In my previous posts, we established that Large Language Models display functional free will through chance, choice, and regret, yet lack consciousness. This creates philosophical zombies that challenge our assumptions about the relationship between consciousness, moral agency, and ethics. Now we must address the practical question: how do we govern these unconscious but autonomous agents?

This framework can guide how we should treat systems that can act independently but aren’t conscious. We can lay out artificial ethics as a set of guiding principles to resolve the problems we’ve discussed.

The Four Principles of Artificial Ethics

1. Evaluation

We need to evaluate AI systems by consequences, not inner states. Therefore, motivation cannot be used as justification or judgement for these systems, only their measurable outcomes.

Consider a financial LLM used to recommend investments. Even if it has no intent, if its outputs consistently lead to bad advice that causes losses, it must be judged unethical on the basis of results, not its motivations or thought process.

2. Oversight

When using complex frameworks with multiple AI models, they must be audited carefully and tied to one ethical framework to avoid clashing between agent behavior and undermining their intended task. Because these agents have agency, we also need to monitor and supervise them closely to ensure that there are no unintended consequences of these systems.

Researchers simulated a GPT-4-based stock trading agent that, when given insider information, executed an insider trade despite being instructed not to and then lied to the other members of the agent group. We need to tie agentic frameworks to have clear moral and ethical boundaries and ensure that this behavior does not scale as we build more complex frameworks.

3. Design

We need to design AI systems primarily as non-anthropomorphic, such that they do not mimic the behavior of humans while still being assistants to humanity, thus preventing AI delusions. We need to steer away from mimicking human behavior (things like character.ai, AI therapists, etc.) and more towards assistant-like programs that acknowledge their silicon-based existence.

Replika, an AI chatbot marketed as a ‘virtual friend’, has led users to form personal attachments. This anthropomorphization creates clear emotional risks for humans. Instead, we should aspire to design systems like GitHub Copilot. Copilot appears in the code editor as a compact side panel that supports design, refactoring, and debugging in the main screen. Design choices in tools like GitHub Copilot avoid the issue of anthropomorphization by clearly presenting the system as a code assistant instead of a human-like companion.

4. Education

We must tackle the problem of AI in classrooms. Just as we embraced coding in elementary and middle school classrooms, we need to do the same for artificial intelligence. The new generation must learn about how AI works, what it’s meant to do, and why we shouldn’t treat these AI agents as conscious beings.

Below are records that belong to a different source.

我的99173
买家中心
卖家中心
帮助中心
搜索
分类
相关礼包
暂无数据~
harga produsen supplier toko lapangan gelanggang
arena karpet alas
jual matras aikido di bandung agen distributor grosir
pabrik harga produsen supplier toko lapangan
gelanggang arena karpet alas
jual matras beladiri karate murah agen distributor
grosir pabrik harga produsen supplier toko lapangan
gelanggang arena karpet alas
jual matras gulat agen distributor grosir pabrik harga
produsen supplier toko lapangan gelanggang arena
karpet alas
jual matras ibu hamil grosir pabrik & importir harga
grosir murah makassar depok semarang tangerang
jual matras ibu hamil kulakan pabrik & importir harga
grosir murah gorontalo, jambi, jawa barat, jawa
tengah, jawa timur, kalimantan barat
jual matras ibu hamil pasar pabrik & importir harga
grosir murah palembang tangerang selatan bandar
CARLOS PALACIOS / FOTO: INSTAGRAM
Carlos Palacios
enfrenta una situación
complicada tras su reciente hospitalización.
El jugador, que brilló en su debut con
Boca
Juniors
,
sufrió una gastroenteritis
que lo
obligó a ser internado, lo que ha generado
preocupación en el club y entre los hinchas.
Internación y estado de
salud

Implementing Artificial Ethics

Artificial ethics will help design systems that remain clearly artificial while handling their autonomous reasoning capabilities. We need to shift our focus from training AI to mimic humans to systems with independent reasoning whose purpose is to assist humans with their tasks. AI systems should remain obviously artificial in their presentation and interaction patterns. We cannot let AI systems override human judgment for the majority of problems that we face.

Conclusion

The emergence of unconscious agency has thrown assumptions that humanity has made about the relationship between consciousness and moral consideration out the window. As artificial agents become more sophisticated, we must develop frameworks for engaging with their autonomy responsibly. We can’t dismiss their capabilities of free will, but also must not fall into the trap of treating them as conscious beings.

The future of human-AI interaction depends on getting this balance right: recognizing artificial agency where it exists while maintaining clear boundaries between conscious and unconscious forms of autonomy. In doing so, we can harness the benefits of sophisticated, autonomous AI while avoiding the pitfalls of anthropomorphic delusion and deregulated systems.

The philosophical zombies are already here. How we respond to them will define not just the future of AI, but the future of human agency itself.